Das eingangs geschilderte Experiment ist jedoch noch aus einem zweiten Grund erhellend: Denn das Vertrauen in die genialische Kraft der Musik leitet sich für Barenboim direkt vom großen Vorbild Furtwängler her. Jener Augenblick, in dem das 10-jährige in Argentinien geborene Klavierwunderkind dem großen Maestro vorspielte, ist längst mythisierter Ausgangspunkt der Barenboim-Legende. Als ob in diesem Moment jener Funke tatsächlich vom schon todgeweihten Dirigenten auf den Knaben übergesprungen sei. Es darf vermutet werden, dass diese magische Inspirationskraft auch bei Barenboims Ehe mit der 1987 verstorbenen Jahrhundertcellistin Jaqueline Du Pré eine Rolle spielte: Deren bis heute unerreichte Selbstverständlichkeit, die Musik direkt zum Herzen sprechen zu lassen, zog den Pianisten und Dirigenten magisch an.

Es ist nur folgerichtig, dass Barenboim seine musikalische Heimat seit 1990 in Berlin gefunden hat – nicht in Paris, wo er zuvor als Chef des Orchestre de Paris wenig glücklich war, und letztlich auch nicht im hyperurbanen Chicago (seit 1991), wo ihn wohl eher die unumschränkte künstlerische Alleinherrschaft über das dortige Symphonieorchester reizte. Die Erlösungssuche hat ihn an die Wirkungsstätte des großen Vorbilds getrieben: an die Staatsoper und die Staatskapelle, und beinahe auch an die Spitze der Philharmoniker. Für die Staatskapelle erweist sich dabei gerade Barenboims rückwärts gewandtes, an der spätromantischen Dirigentengeneration orientiertes Musizieren als Glück. Wenn heute die Staatskapelle den Philharmonikern als Hüter der Deutschen Orchestertradition Konkurrenz machen kann, dann vor allem deshalb, weil Barenboim in der schwierigen Nachwendezeit die Musiker ermutigte, an ihrem ererbten Klangbild festzuhalten.

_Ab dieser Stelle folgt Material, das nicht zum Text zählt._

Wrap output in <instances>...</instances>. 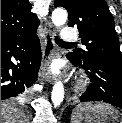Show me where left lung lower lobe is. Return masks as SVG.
<instances>
[{
  "instance_id": "left-lung-lower-lobe-1",
  "label": "left lung lower lobe",
  "mask_w": 122,
  "mask_h": 123,
  "mask_svg": "<svg viewBox=\"0 0 122 123\" xmlns=\"http://www.w3.org/2000/svg\"><path fill=\"white\" fill-rule=\"evenodd\" d=\"M67 58L75 66L84 67L92 82L80 97L81 102L102 101L122 109V63L104 60L81 63L70 54Z\"/></svg>"
}]
</instances>
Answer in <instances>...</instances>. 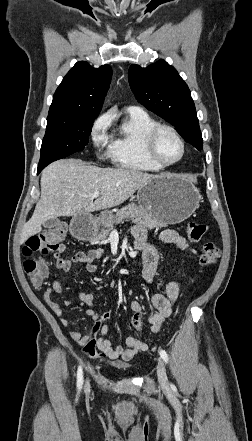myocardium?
Returning a JSON list of instances; mask_svg holds the SVG:
<instances>
[{
	"label": "myocardium",
	"mask_w": 252,
	"mask_h": 441,
	"mask_svg": "<svg viewBox=\"0 0 252 441\" xmlns=\"http://www.w3.org/2000/svg\"><path fill=\"white\" fill-rule=\"evenodd\" d=\"M163 131H167L170 134H172L179 141L181 145L180 156L177 159L170 162H164L158 157L156 153V140L159 134ZM145 151L147 156L153 163H155L161 168H166L179 163L184 158L186 153V143L183 137L174 127L167 124H157L153 128H151L145 136Z\"/></svg>",
	"instance_id": "myocardium-1"
}]
</instances>
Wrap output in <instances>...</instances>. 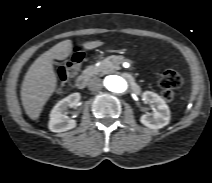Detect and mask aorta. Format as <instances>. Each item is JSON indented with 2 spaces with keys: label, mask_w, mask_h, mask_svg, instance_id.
<instances>
[{
  "label": "aorta",
  "mask_w": 212,
  "mask_h": 183,
  "mask_svg": "<svg viewBox=\"0 0 212 183\" xmlns=\"http://www.w3.org/2000/svg\"><path fill=\"white\" fill-rule=\"evenodd\" d=\"M106 89L115 94L125 93L128 89V81L118 75H109L104 79Z\"/></svg>",
  "instance_id": "1"
}]
</instances>
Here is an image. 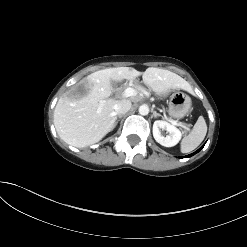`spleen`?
<instances>
[{"instance_id":"obj_1","label":"spleen","mask_w":247,"mask_h":247,"mask_svg":"<svg viewBox=\"0 0 247 247\" xmlns=\"http://www.w3.org/2000/svg\"><path fill=\"white\" fill-rule=\"evenodd\" d=\"M207 133V125L203 116H200L189 135L181 141V152L189 153L197 148L204 140Z\"/></svg>"}]
</instances>
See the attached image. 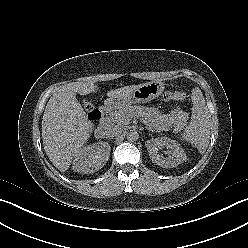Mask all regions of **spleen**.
I'll return each mask as SVG.
<instances>
[{"instance_id": "3e777b00", "label": "spleen", "mask_w": 248, "mask_h": 248, "mask_svg": "<svg viewBox=\"0 0 248 248\" xmlns=\"http://www.w3.org/2000/svg\"><path fill=\"white\" fill-rule=\"evenodd\" d=\"M192 117L184 129L181 139L194 144L198 151L203 154L209 143L211 115L205 104L201 90L195 87L192 90Z\"/></svg>"}]
</instances>
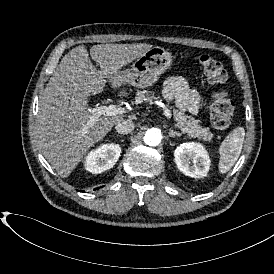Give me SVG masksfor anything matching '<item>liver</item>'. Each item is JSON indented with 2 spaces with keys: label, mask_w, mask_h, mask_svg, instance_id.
<instances>
[{
  "label": "liver",
  "mask_w": 274,
  "mask_h": 274,
  "mask_svg": "<svg viewBox=\"0 0 274 274\" xmlns=\"http://www.w3.org/2000/svg\"><path fill=\"white\" fill-rule=\"evenodd\" d=\"M152 47L144 43L96 44L88 52L79 45L60 61L39 101L36 134L43 155L62 178L70 177L89 151L124 119L122 114L101 116L87 125L89 98L101 94L106 83L120 86L123 67Z\"/></svg>",
  "instance_id": "obj_1"
}]
</instances>
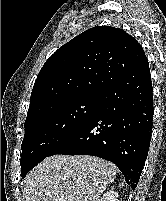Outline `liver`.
<instances>
[{"label": "liver", "mask_w": 166, "mask_h": 201, "mask_svg": "<svg viewBox=\"0 0 166 201\" xmlns=\"http://www.w3.org/2000/svg\"><path fill=\"white\" fill-rule=\"evenodd\" d=\"M116 166L94 156L54 155L24 180L26 201H97L115 180Z\"/></svg>", "instance_id": "1"}]
</instances>
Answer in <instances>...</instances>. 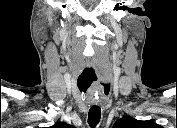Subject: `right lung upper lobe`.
Masks as SVG:
<instances>
[{"instance_id":"right-lung-upper-lobe-1","label":"right lung upper lobe","mask_w":177,"mask_h":128,"mask_svg":"<svg viewBox=\"0 0 177 128\" xmlns=\"http://www.w3.org/2000/svg\"><path fill=\"white\" fill-rule=\"evenodd\" d=\"M53 127L61 128V127H69V125H67L66 123H60V124L54 125Z\"/></svg>"}]
</instances>
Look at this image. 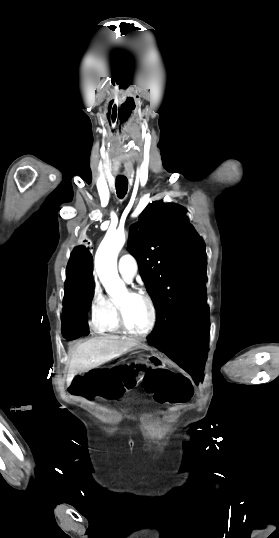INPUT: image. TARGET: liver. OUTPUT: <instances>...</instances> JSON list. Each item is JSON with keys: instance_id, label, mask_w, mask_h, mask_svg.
Instances as JSON below:
<instances>
[{"instance_id": "1", "label": "liver", "mask_w": 279, "mask_h": 538, "mask_svg": "<svg viewBox=\"0 0 279 538\" xmlns=\"http://www.w3.org/2000/svg\"><path fill=\"white\" fill-rule=\"evenodd\" d=\"M139 346L129 338H119V336H98L92 338L76 348L69 364L67 382H72L74 376L79 372H88L92 368H97L121 354H127L131 348Z\"/></svg>"}]
</instances>
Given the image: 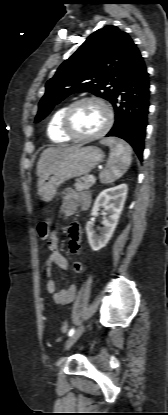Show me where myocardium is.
<instances>
[{"label": "myocardium", "instance_id": "f54148a6", "mask_svg": "<svg viewBox=\"0 0 168 415\" xmlns=\"http://www.w3.org/2000/svg\"><path fill=\"white\" fill-rule=\"evenodd\" d=\"M86 102H94V103L99 104L105 110L106 121L102 129L98 131L97 133L83 136V135H78L77 133L73 131L71 127V117H72L74 110L79 105L86 103ZM112 124H113L112 109L105 101L94 96L80 98L74 101L73 103H71L70 105H68L63 113L62 120H61V128H62L63 133L67 137H69L71 140H75V141H92V140L99 139L103 137L109 131Z\"/></svg>", "mask_w": 168, "mask_h": 415}]
</instances>
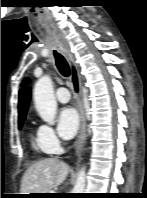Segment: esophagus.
Listing matches in <instances>:
<instances>
[{
    "label": "esophagus",
    "instance_id": "obj_1",
    "mask_svg": "<svg viewBox=\"0 0 147 198\" xmlns=\"http://www.w3.org/2000/svg\"><path fill=\"white\" fill-rule=\"evenodd\" d=\"M62 51L65 57L67 58L71 67V81H72L75 96L78 101V107H79V112H80L81 126H80L79 136L76 141V149H75L76 154H79L83 150L86 139H87V131H86L87 125H86L85 111H84L83 102H82L81 80L79 76V69L72 55L68 51V48L64 46L62 48Z\"/></svg>",
    "mask_w": 147,
    "mask_h": 198
}]
</instances>
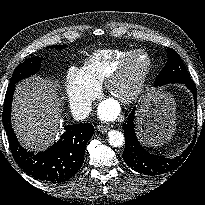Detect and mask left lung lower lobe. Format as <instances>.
Returning a JSON list of instances; mask_svg holds the SVG:
<instances>
[{"label":"left lung lower lobe","instance_id":"1","mask_svg":"<svg viewBox=\"0 0 205 205\" xmlns=\"http://www.w3.org/2000/svg\"><path fill=\"white\" fill-rule=\"evenodd\" d=\"M182 84H185L186 87L192 91L194 96V103L196 106L197 90L194 82L191 80ZM134 118L135 116L133 110L123 124L126 145L122 157L125 163L136 172L148 176H157L176 169L182 162L183 158L186 156L188 149L185 153L181 154V156H178L175 159H169L163 156L150 154L141 146L136 137L133 123Z\"/></svg>","mask_w":205,"mask_h":205}]
</instances>
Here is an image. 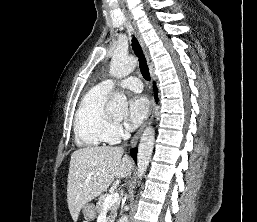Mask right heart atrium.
<instances>
[{
    "mask_svg": "<svg viewBox=\"0 0 257 222\" xmlns=\"http://www.w3.org/2000/svg\"><path fill=\"white\" fill-rule=\"evenodd\" d=\"M126 136V132L121 124L111 123L108 130L109 143H115Z\"/></svg>",
    "mask_w": 257,
    "mask_h": 222,
    "instance_id": "d8ad5b80",
    "label": "right heart atrium"
}]
</instances>
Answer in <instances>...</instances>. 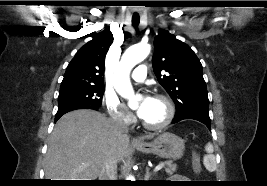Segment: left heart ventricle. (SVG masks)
Masks as SVG:
<instances>
[{
	"mask_svg": "<svg viewBox=\"0 0 267 186\" xmlns=\"http://www.w3.org/2000/svg\"><path fill=\"white\" fill-rule=\"evenodd\" d=\"M166 116V107L159 101L154 99L147 115L143 118V121L149 124H158Z\"/></svg>",
	"mask_w": 267,
	"mask_h": 186,
	"instance_id": "left-heart-ventricle-1",
	"label": "left heart ventricle"
}]
</instances>
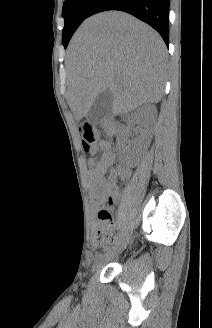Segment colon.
I'll return each mask as SVG.
<instances>
[{"mask_svg": "<svg viewBox=\"0 0 212 328\" xmlns=\"http://www.w3.org/2000/svg\"><path fill=\"white\" fill-rule=\"evenodd\" d=\"M79 131L82 137L83 149L85 152H90L99 138L97 130L89 123H82L79 127ZM109 204H112L111 199ZM99 220L101 224L96 233V243L99 246H106L111 244L115 237L111 230V214L109 210H101L99 212Z\"/></svg>", "mask_w": 212, "mask_h": 328, "instance_id": "obj_1", "label": "colon"}]
</instances>
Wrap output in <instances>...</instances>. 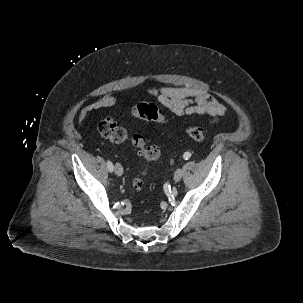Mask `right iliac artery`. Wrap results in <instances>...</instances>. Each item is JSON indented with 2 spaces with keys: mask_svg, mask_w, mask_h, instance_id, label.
<instances>
[{
  "mask_svg": "<svg viewBox=\"0 0 303 303\" xmlns=\"http://www.w3.org/2000/svg\"><path fill=\"white\" fill-rule=\"evenodd\" d=\"M107 168L110 172H113V170H114V166H113L112 162L109 160L107 161Z\"/></svg>",
  "mask_w": 303,
  "mask_h": 303,
  "instance_id": "obj_1",
  "label": "right iliac artery"
}]
</instances>
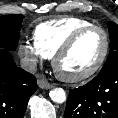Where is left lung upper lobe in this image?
<instances>
[{"label": "left lung upper lobe", "instance_id": "5c2ea615", "mask_svg": "<svg viewBox=\"0 0 118 118\" xmlns=\"http://www.w3.org/2000/svg\"><path fill=\"white\" fill-rule=\"evenodd\" d=\"M108 29L111 40L110 52L100 73L118 68V25L114 22H108Z\"/></svg>", "mask_w": 118, "mask_h": 118}]
</instances>
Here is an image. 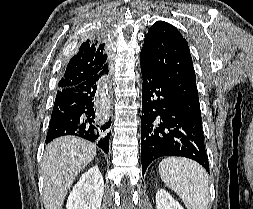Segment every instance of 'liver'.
<instances>
[{"label":"liver","instance_id":"liver-1","mask_svg":"<svg viewBox=\"0 0 253 209\" xmlns=\"http://www.w3.org/2000/svg\"><path fill=\"white\" fill-rule=\"evenodd\" d=\"M96 156V146L75 136H63L49 143L41 168L45 209H62L77 175Z\"/></svg>","mask_w":253,"mask_h":209}]
</instances>
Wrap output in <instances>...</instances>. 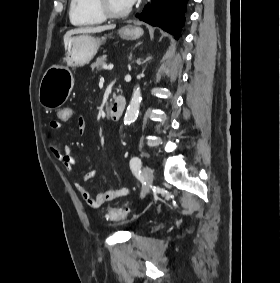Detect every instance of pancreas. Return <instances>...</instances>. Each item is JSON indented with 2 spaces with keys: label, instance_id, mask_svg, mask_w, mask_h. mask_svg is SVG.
Segmentation results:
<instances>
[{
  "label": "pancreas",
  "instance_id": "1",
  "mask_svg": "<svg viewBox=\"0 0 280 283\" xmlns=\"http://www.w3.org/2000/svg\"><path fill=\"white\" fill-rule=\"evenodd\" d=\"M106 65V56H102L96 59L94 63H92L91 68L92 70L96 69V71H101L104 69Z\"/></svg>",
  "mask_w": 280,
  "mask_h": 283
}]
</instances>
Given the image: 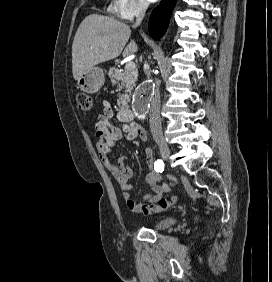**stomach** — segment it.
<instances>
[{"mask_svg": "<svg viewBox=\"0 0 272 282\" xmlns=\"http://www.w3.org/2000/svg\"><path fill=\"white\" fill-rule=\"evenodd\" d=\"M105 75L100 67H92L79 77L78 87L86 93H96L104 84Z\"/></svg>", "mask_w": 272, "mask_h": 282, "instance_id": "0dacf381", "label": "stomach"}]
</instances>
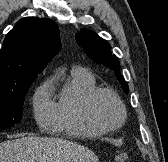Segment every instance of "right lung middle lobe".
<instances>
[{
    "instance_id": "right-lung-middle-lobe-1",
    "label": "right lung middle lobe",
    "mask_w": 168,
    "mask_h": 162,
    "mask_svg": "<svg viewBox=\"0 0 168 162\" xmlns=\"http://www.w3.org/2000/svg\"><path fill=\"white\" fill-rule=\"evenodd\" d=\"M33 81L28 79L0 87V130L21 121L23 102Z\"/></svg>"
}]
</instances>
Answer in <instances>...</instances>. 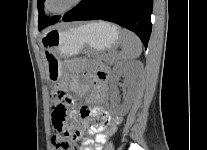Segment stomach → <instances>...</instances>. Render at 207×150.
Listing matches in <instances>:
<instances>
[{
    "label": "stomach",
    "instance_id": "obj_1",
    "mask_svg": "<svg viewBox=\"0 0 207 150\" xmlns=\"http://www.w3.org/2000/svg\"><path fill=\"white\" fill-rule=\"evenodd\" d=\"M121 38L119 28L105 21L87 24H64L47 30L41 38V46L48 65L51 81L58 85L63 79V59H70L87 48L90 54L110 52Z\"/></svg>",
    "mask_w": 207,
    "mask_h": 150
}]
</instances>
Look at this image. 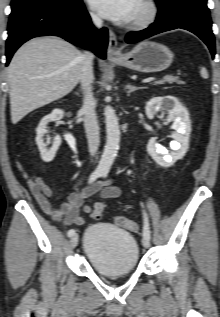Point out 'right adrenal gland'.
Listing matches in <instances>:
<instances>
[{
    "label": "right adrenal gland",
    "instance_id": "right-adrenal-gland-1",
    "mask_svg": "<svg viewBox=\"0 0 220 317\" xmlns=\"http://www.w3.org/2000/svg\"><path fill=\"white\" fill-rule=\"evenodd\" d=\"M76 95L80 96L79 92H75Z\"/></svg>",
    "mask_w": 220,
    "mask_h": 317
}]
</instances>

Über seinen Werdegang wie über all die Künstlerpersönlichkeiten, die ihn prägten, berichtet er in seiner Autobiografie „Die Musik–Mein Leben“ (Ullstein, 344 S., 24 €), die zu seinem heutigen 60.Geburtstag auf den Markt kommt. Den Tag selbst begeht er, wie man es von ihm nicht anders erwarten kann: Beide Brahms-Klavierkonzerte hat er sich mit seinem Orchester und seinem Dirigierfreund Zubin Metha heute um 20 Uhr in der Staatsoper Unter den Linden vorgenommen. Auf dass der Funke auch diesmal überspringen möge.